Nothing in the data may be altered; copy it all exactly.

====== Records provided

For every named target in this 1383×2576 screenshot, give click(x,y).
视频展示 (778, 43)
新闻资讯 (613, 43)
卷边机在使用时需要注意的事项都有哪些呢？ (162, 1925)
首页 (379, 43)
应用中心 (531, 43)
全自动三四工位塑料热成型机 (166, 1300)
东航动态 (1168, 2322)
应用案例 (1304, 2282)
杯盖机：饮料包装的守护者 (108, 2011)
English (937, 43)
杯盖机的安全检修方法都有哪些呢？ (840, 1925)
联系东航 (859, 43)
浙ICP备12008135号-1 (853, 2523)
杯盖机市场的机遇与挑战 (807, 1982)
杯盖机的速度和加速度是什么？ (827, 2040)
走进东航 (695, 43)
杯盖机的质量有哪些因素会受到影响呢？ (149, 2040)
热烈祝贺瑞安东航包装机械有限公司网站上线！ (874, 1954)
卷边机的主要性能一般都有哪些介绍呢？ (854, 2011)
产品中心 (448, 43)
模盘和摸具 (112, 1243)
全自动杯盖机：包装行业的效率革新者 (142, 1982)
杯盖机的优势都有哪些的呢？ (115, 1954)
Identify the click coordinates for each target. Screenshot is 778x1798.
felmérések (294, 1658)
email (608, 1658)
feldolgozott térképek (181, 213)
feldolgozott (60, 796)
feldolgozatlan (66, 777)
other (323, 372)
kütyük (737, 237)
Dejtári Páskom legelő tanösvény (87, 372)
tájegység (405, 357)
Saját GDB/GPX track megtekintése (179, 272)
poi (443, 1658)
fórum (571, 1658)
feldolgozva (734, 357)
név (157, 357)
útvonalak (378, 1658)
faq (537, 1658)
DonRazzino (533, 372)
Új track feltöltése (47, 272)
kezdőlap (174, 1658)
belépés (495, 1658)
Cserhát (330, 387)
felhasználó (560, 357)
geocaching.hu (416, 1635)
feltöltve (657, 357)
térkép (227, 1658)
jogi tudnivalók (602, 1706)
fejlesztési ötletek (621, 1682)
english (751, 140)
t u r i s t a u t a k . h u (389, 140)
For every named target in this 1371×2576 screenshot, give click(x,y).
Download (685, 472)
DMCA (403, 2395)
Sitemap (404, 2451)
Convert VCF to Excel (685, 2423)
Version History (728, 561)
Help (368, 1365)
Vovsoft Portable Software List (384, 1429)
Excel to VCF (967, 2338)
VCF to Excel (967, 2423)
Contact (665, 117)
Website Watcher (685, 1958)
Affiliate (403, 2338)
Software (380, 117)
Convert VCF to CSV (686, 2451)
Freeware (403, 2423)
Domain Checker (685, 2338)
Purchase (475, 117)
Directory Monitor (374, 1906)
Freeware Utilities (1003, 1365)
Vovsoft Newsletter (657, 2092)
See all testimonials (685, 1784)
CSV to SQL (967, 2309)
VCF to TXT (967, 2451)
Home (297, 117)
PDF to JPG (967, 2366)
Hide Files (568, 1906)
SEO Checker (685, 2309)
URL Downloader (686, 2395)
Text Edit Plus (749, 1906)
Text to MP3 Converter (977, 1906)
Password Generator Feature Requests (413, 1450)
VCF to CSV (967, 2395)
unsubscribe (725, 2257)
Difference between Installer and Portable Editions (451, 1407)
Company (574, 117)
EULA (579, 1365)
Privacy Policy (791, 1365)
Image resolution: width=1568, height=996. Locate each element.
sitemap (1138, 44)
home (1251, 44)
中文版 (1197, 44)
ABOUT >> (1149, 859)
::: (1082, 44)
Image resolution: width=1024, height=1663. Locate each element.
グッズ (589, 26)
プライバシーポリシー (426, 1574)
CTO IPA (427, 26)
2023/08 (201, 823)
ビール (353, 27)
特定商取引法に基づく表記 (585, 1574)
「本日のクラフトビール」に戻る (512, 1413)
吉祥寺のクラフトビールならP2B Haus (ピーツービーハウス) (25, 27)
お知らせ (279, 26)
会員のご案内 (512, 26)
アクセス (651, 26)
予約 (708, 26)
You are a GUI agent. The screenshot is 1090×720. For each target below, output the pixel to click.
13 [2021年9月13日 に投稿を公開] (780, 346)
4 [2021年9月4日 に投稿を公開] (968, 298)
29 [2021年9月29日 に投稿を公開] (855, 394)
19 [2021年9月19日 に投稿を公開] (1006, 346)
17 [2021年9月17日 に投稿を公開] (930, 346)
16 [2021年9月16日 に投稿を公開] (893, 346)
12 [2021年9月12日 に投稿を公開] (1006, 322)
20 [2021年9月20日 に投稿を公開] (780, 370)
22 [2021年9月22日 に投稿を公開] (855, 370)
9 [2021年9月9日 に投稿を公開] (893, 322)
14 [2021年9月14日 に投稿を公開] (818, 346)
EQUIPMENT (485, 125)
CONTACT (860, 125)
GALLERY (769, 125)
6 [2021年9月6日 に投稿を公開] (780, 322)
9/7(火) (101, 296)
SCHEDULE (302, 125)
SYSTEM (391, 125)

============

- **Response area**
For every named target in this 1383×2576 screenshot, give click(x,y).
视频展示 (778, 43)
新闻资讯 (613, 43)
卷边机在使用时需要注意的事项都有哪些呢？ (162, 1925)
首页 (379, 43)
应用中心 (531, 43)
全自动三四工位塑料热成型机 (166, 1300)
东航动态 (1168, 2322)
应用案例 (1304, 2282)
杯盖机：饮料包装的守护者 (108, 2011)
English (937, 43)
杯盖机的安全检修方法都有哪些呢？ (840, 1925)
联系东航 (859, 43)
浙ICP备12008135号-1 (853, 2523)
杯盖机市场的机遇与挑战 (807, 1982)
杯盖机的速度和加速度是什么？ (827, 2040)
走进东航 (695, 43)
杯盖机的质量有哪些因素会受到影响呢？ (149, 2040)
热烈祝贺瑞安东航包装机械有限公司网站上线！ (874, 1954)
卷边机的主要性能一般都有哪些介绍呢？ (854, 2011)
产品中心 (448, 43)
模盘和摸具 (112, 1243)
全自动杯盖机：包装行业的效率革新者 (142, 1982)
杯盖机的优势都有哪些的呢？ (115, 1954)
Identify the click coordinates for each target. Screenshot is 778x1798.
felmérések (294, 1658)
email (608, 1658)
feldolgozott térképek (181, 213)
feldolgozott (60, 796)
feldolgozatlan (66, 777)
other (323, 372)
kütyük (737, 237)
Dejtári Páskom legelő tanösvény (87, 372)
tájegység (405, 357)
Saját GDB/GPX track megtekintése (179, 272)
poi (443, 1658)
fórum (571, 1658)
feldolgozva (734, 357)
név (157, 357)
útvonalak (378, 1658)
faq (537, 1658)
DonRazzino (533, 372)
Új track feltöltése (47, 272)
kezdőlap (174, 1658)
belépés (495, 1658)
Cserhát (330, 387)
felhasználó (560, 357)
geocaching.hu (416, 1635)
feltöltve (657, 357)
térkép (227, 1658)
jogi tudnivalók (602, 1706)
fejlesztési ötletek (621, 1682)
english (751, 140)
t u r i s t a u t a k . h u (389, 140)
For every named target in this 1371×2576 screenshot, give click(x,y).
Download (685, 472)
DMCA (403, 2395)
Sitemap (404, 2451)
Convert VCF to Excel (685, 2423)
Version History (728, 561)
Help (368, 1365)
Vovsoft Portable Software List (384, 1429)
Excel to VCF (967, 2338)
VCF to Excel (967, 2423)
Contact (665, 117)
Website Watcher (685, 1958)
Affiliate (403, 2338)
Software (380, 117)
Convert VCF to CSV (686, 2451)
Freeware (403, 2423)
Domain Checker (685, 2338)
Purchase (475, 117)
Directory Monitor (374, 1906)
Freeware Utilities (1003, 1365)
Vovsoft Newsletter (657, 2092)
See all testimonials (685, 1784)
CSV to SQL (967, 2309)
VCF to TXT (967, 2451)
Home (297, 117)
PDF to JPG (967, 2366)
Hide Files (568, 1906)
SEO Checker (685, 2309)
URL Downloader (686, 2395)
Text Edit Plus (749, 1906)
Text to MP3 Converter (977, 1906)
Password Generator Feature Requests (413, 1450)
VCF to CSV (967, 2395)
unsubscribe (725, 2257)
Difference between Installer and Portable Editions (451, 1407)
Company (574, 117)
EULA (579, 1365)
Privacy Policy (791, 1365)
Image resolution: width=1568, height=996. Locate each element.
sitemap (1138, 44)
home (1251, 44)
中文版 (1197, 44)
ABOUT >> (1149, 859)
::: (1082, 44)
Image resolution: width=1024, height=1663. Locate each element.
グッズ (589, 26)
プライバシーポリシー (426, 1574)
CTO IPA (427, 26)
2023/08 (201, 823)
ビール (353, 27)
特定商取引法に基づく表記 (585, 1574)
「本日のクラフトビール」に戻る (512, 1413)
吉祥寺のクラフトビールならP2B Haus (ピーツービーハウス) (25, 27)
お知らせ (279, 26)
会員のご案内 (512, 26)
アクセス (651, 26)
予約 (708, 26)
You are a GUI agent. The screenshot is 1090×720. For each target below, output the pixel to click.
13 [2021年9月13日 に投稿を公開] (780, 346)
4 [2021年9月4日 に投稿を公開] (968, 298)
29 [2021年9月29日 に投稿を公開] (855, 394)
19 [2021年9月19日 に投稿を公開] (1006, 346)
17 [2021年9月17日 に投稿を公開] (930, 346)
16 [2021年9月16日 に投稿を公開] (893, 346)
12 [2021年9月12日 に投稿を公開] (1006, 322)
20 [2021年9月20日 に投稿を公開] (780, 370)
22 [2021年9月22日 に投稿を公開] (855, 370)
9 [2021年9月9日 に投稿を公開] (893, 322)
14 [2021年9月14日 に投稿を公開] (818, 346)
EQUIPMENT (485, 125)
CONTACT (860, 125)
GALLERY (769, 125)
6 [2021年9月6日 に投稿を公開] (780, 322)
9/7(火) (101, 296)
SCHEDULE (302, 125)
SYSTEM (391, 125)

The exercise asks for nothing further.